▶ [ABOUT THIS TASK]: Every entry should be repeated exactly. Omit the pictures.

▶ [RECORDS TO PROCESS]:

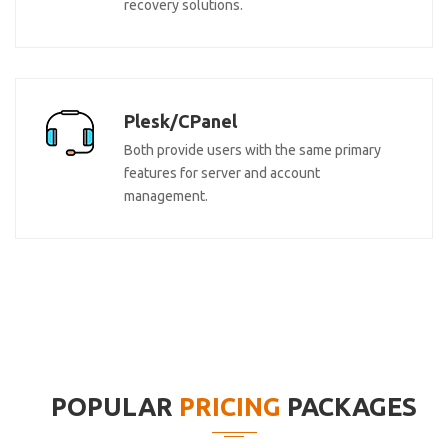
recovery solutions.
Plesk/CPanel
Both provide users with the same primary
features for server and account
management.
POPULAR
PRICING
PACKAGES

▶ [RESULT]:
recovery solutions.
Plesk/CPanel
Both provide users with the same primary
features for server and account
management.
POPULAR
PRICING
PACKAGES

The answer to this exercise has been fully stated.